Children with a rare digestive-tract cancer that is resistant to front-line therapy have benefited from a newer targeted therapy that has been shown effective in adults, according to data from a small pilot study that Dana-Farber Cancer Institute researchers were presented at the American Society of Clinical Oncology's annual meeting in Atlanta on Sunday, June 4.
Investigators led by Katherine Janeway, MD, and George Demetri, MD, of the Ludwig Center for Cancer Research at Dana-Farber will discuss results of a preliminary clinical trial in which three children -- two teenagers and a pre-teen -- with metastatic Gastrointenstinal Stromal Tumor (GIST) resistant to imatinib (Gleevecb) were treated with sunitinib (Sutentb).

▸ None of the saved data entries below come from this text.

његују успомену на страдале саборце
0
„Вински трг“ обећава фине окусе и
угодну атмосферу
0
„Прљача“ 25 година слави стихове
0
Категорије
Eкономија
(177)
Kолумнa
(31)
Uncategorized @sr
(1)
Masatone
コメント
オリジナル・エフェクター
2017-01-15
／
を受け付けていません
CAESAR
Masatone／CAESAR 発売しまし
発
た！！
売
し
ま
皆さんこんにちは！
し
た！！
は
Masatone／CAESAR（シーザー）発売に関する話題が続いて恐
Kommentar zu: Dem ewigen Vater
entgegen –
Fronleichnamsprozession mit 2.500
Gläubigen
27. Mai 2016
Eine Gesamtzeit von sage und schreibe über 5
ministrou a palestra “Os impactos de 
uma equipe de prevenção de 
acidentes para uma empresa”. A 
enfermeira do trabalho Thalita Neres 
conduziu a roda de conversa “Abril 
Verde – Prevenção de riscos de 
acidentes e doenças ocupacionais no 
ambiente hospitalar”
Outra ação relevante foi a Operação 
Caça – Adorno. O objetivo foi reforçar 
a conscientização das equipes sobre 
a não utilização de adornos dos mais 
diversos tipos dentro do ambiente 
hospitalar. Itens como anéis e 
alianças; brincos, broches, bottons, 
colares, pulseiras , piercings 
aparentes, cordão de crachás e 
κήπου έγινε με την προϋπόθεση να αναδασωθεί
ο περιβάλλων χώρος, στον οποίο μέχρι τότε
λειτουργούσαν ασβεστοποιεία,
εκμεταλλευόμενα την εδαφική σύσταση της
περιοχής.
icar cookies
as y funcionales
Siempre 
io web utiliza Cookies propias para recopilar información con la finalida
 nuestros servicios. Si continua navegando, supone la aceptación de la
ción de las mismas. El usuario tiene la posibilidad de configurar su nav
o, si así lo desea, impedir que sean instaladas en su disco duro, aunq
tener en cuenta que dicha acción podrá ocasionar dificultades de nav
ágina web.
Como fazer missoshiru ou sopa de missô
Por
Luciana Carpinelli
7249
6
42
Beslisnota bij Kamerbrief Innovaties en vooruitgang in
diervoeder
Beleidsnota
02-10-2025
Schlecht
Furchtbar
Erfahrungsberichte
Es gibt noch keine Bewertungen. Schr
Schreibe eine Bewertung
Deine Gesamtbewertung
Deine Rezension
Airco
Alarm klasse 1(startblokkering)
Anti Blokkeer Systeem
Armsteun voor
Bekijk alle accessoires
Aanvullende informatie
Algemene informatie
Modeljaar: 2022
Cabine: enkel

Sutent was recently approved by the FDA for use in GIST patients as a multi-targeted "smart drug" that inhibits several growth-stimulating kinase enzymes in cancer cells. With sunitinib therapy, the GIST lesions stabilized or decreased in size in all three pediatric patients, with one patient experiencing a complete remission of two cancerous lung nodules. Positron emission tomography (PET) scanning, a sophisticated imaging technique, in two patients showed significant decreases in tumor-related activity at all sites where the disease was present. Side effects of sunitinib were manageable in all three patients.
GIST most often occurs in people over the age of 40 and can arise anywhere in the gastrointestinal tract. Studies have estimated that there are at least 5,000 new cases a year in the United States. Very rare in children, GIST was found to account for less than 5 percent of all cases of the disease at one major cancer center.
In most young people with GIST, the cancer cells do not have detectable mutations in the genes encoding the KIT and PDGFR-a, kinases, although these signaling proteins are uncontrollably activated. Adults with GIST whose tumors lack mutations in these genes generally do not benefit from imatinib therapy, but show significant improvement with sunitinib treatment. These findings led researchers to test sunitinib in pediatric GIST patients.
"The results of this initial trial confirm our prior observations that sunitinib is an effective therapy for GIST cells without kinase mutations, and it is particularly important for these pediatric patients with imatinib-resistant GIST," says Demetri, the study's senior author and an associate professor of medicine at Harvard Medical School. "Follow-up with expanded studies of sunitinib in children with GIST and other pediatric cancers is definitely warranted."